There is another difficulty, arising chiefly from Sharpe’s decision to include every royal publication and speech in his analysis. The reader is left wondering whether everything is to be taken as spin. Sharpe writes that the king’s theatrical performances at his trial and on the scaffold, together with the Eikon Basilike, ‘ensured’ that the Commonwealth ‘began its life, not with a reputation for justice but for murder’, and that they exerted ‘a force that destroyed the republic as it was born’.

Does he mean us to take what Charles said as inauthentic? He goes on to say that during the interregnum ‘the modes of discourse and representation’ remained monarchical, dooming the republic to failure. There is force to the point. To dislodge deeply engrained habits of mind was a Herculean task. But was the republicans’ inability to accomplish it merely a function of modes of discourse?

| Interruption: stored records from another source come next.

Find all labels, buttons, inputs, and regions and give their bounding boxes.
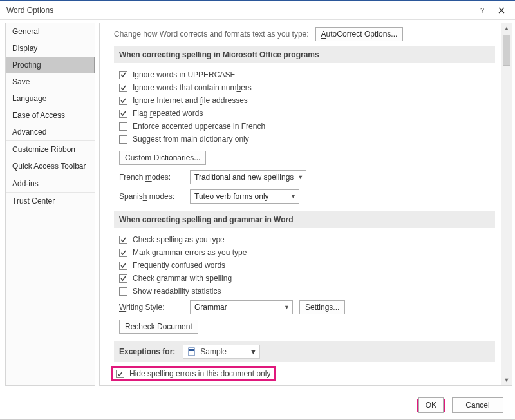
word-checkbox-1[interactable]	[119, 249, 127, 257]
scroll-down-icon[interactable]: ▼	[501, 375, 512, 385]
hide-grammar-checkbox[interactable]	[119, 385, 127, 386]
section-exceptions: Exceptions for: Sample ▼	[114, 341, 495, 362]
spanish-modes-label: Spanish modes:	[119, 192, 183, 201]
highlight-hide-spelling: Hide spelling errors in this document on…	[111, 366, 276, 381]
word-checkbox-0[interactable]	[119, 236, 127, 244]
office-check-row: Ignore words in UPPERCASE	[114, 68, 495, 81]
autocorrect-options-button[interactable]: AAutoCorrect Options...utoCorrect Option…	[315, 27, 404, 41]
hide-spelling-label: Hide spelling errors in this document on…	[129, 369, 270, 378]
office-checkbox-4[interactable]	[119, 122, 127, 131]
ok-button[interactable]: OK	[418, 397, 444, 413]
word-check-label: Check spelling as you type	[133, 235, 225, 244]
highlight-ok: OK	[417, 399, 445, 412]
office-check-row: Suggest from main dictionary only	[114, 133, 495, 146]
chevron-down-icon: ▼	[284, 304, 290, 310]
settings-button[interactable]: Settings...	[299, 300, 345, 314]
word-check-label: Frequently confused words	[133, 261, 225, 270]
spanish-modes-select[interactable]: Tuteo verb forms only ▼	[190, 189, 299, 204]
content: Change how Word corrects and formats tex…	[100, 23, 501, 385]
office-check-label: Enforce accented uppercase in French	[133, 122, 265, 131]
document-icon	[187, 347, 196, 356]
sidebar-item-save[interactable]: Save	[6, 73, 95, 90]
scroll-thumb[interactable]	[503, 35, 510, 66]
sidebar-item-trust-center[interactable]: Trust Center	[6, 193, 95, 209]
section-spelling-office: When correcting spelling in Microsoft Of…	[114, 46, 495, 63]
sidebar-item-advanced[interactable]: Advanced	[6, 124, 95, 140]
word-check-row: Mark grammar errors as you type	[114, 246, 495, 259]
cancel-button[interactable]: Cancel	[452, 397, 503, 413]
titlebar: Word Options ?	[0, 1, 515, 19]
office-checkbox-5[interactable]	[119, 135, 127, 144]
word-check-label: Show readability statistics	[133, 287, 221, 296]
word-check-label: Check grammar with spelling	[133, 274, 232, 283]
scroll-up-icon[interactable]: ▲	[501, 23, 512, 33]
section-spelling-word: When correcting spelling and grammar in …	[114, 211, 495, 228]
svg-rect-4	[189, 352, 192, 352]
office-checkbox-2[interactable]	[119, 97, 127, 105]
chevron-down-icon: ▼	[297, 174, 303, 180]
word-check-row: Show readability statistics	[114, 285, 495, 298]
office-check-row: Enforce accented uppercase in French	[114, 120, 495, 133]
scroll-track[interactable]	[501, 33, 512, 375]
word-check-row: Check grammar with spelling	[114, 272, 495, 285]
sidebar-item-quick-access-toolbar[interactable]: Quick Access Toolbar	[6, 158, 95, 175]
sidebar-item-display[interactable]: Display	[6, 40, 95, 57]
help-icon[interactable]: ?	[473, 3, 492, 18]
french-modes-select[interactable]: Traditional and new spellings ▼	[190, 170, 306, 184]
sidebar-item-ease-of-access[interactable]: Ease of Access	[6, 107, 95, 124]
recheck-document-button[interactable]: Recheck Document	[119, 320, 198, 334]
word-options-dialog: Word Options ? GeneralDisplayProofingSav…	[0, 0, 515, 420]
exceptions-document-select[interactable]: Sample ▼	[183, 345, 260, 359]
content-wrap: Change how Word corrects and formats tex…	[99, 23, 512, 386]
hide-spelling-checkbox[interactable]	[116, 370, 124, 378]
sidebar-item-customize-ribbon[interactable]: Customize Ribbon	[6, 141, 95, 158]
office-check-label: Ignore words in UPPERCASE	[133, 70, 235, 79]
scrollbar[interactable]: ▲ ▼	[501, 23, 512, 385]
exceptions-label: Exceptions for:	[119, 347, 175, 356]
office-check-row: Flag repeated words	[114, 107, 495, 120]
chevron-down-icon: ▼	[249, 347, 257, 356]
office-check-label: Suggest from main dictionary only	[133, 135, 249, 144]
office-checkbox-0[interactable]	[119, 71, 127, 79]
office-check-label: Flag repeated words	[133, 109, 203, 118]
sidebar: GeneralDisplayProofingSaveLanguageEase o…	[5, 23, 95, 386]
writing-style-label: Writing Style:	[119, 303, 183, 312]
office-checkbox-3[interactable]	[119, 110, 127, 118]
sidebar-item-general[interactable]: General	[6, 23, 95, 40]
office-checkbox-1[interactable]	[119, 84, 127, 92]
svg-rect-3	[189, 350, 194, 351]
word-check-label: Mark grammar errors as you type	[133, 248, 247, 257]
intro-row: Change how Word corrects and formats tex…	[114, 27, 495, 41]
dialog-title: Word Options	[6, 6, 53, 15]
sidebar-item-add-ins[interactable]: Add-ins	[6, 175, 95, 192]
custom-dictionaries-button[interactable]: Custom Dictionaries...	[119, 151, 206, 165]
svg-text:?: ?	[480, 6, 484, 14]
office-check-row: Ignore Internet and file addresses	[114, 94, 495, 107]
french-modes-label: French modes:	[119, 173, 183, 182]
word-check-row: Frequently confused words	[114, 259, 495, 272]
intro-text: Change how Word corrects and formats tex…	[114, 30, 309, 39]
hide-grammar-label: Hide grammar errors in this document onl…	[133, 385, 279, 385]
word-checkbox-2[interactable]	[119, 262, 127, 270]
office-check-row: Ignore words that contain numbers	[114, 81, 495, 94]
sidebar-item-proofing[interactable]: Proofing	[6, 57, 95, 73]
office-check-label: Ignore words that contain numbers	[133, 83, 252, 92]
chevron-down-icon: ▼	[290, 193, 296, 200]
svg-rect-2	[189, 349, 194, 350]
dialog-body: GeneralDisplayProofingSaveLanguageEase o…	[0, 19, 515, 390]
word-checkbox-3[interactable]	[119, 274, 127, 283]
word-checkbox-4[interactable]	[119, 287, 127, 296]
close-icon[interactable]	[492, 3, 511, 18]
dialog-footer: OK Cancel	[0, 390, 515, 419]
writing-style-select[interactable]: Grammar ▼	[190, 300, 293, 314]
word-check-row: Check spelling as you type	[114, 233, 495, 246]
office-check-label: Ignore Internet and file addresses	[133, 96, 248, 105]
sidebar-item-language[interactable]: Language	[6, 90, 95, 107]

Sharpe knows, it goes without saying, that the conflicts of 17th-century England cannot be understood simply as a series of jousts between rival image-makers. Yet, without quite saying so, his book tends towards the argument that everything that James and Charles said and did was branding, or image-making, or spin, leaving little space for beliefs genuinely stated or objectives frankly pursued. Decoding spin is an essential part of the historian’s craft. Making spin the story leaves us highly entertained and better informed. It is questionable whether it deepens our understanding of the 17th-century crisis in government.

This long book is not for the faint-hearted. Hugh Trevor-Roper’s notes to D.Phil. students reminded them that history should resemble an iceberg, nine tenths of it lying beneath the surface. Sharpe’s amassing of detail is impressive, but wearying in its repetitiveness. It is a pity, too, that a book entitled Image Wars should have only black-and-white illustrations. Van Dyke, for one, deserves better.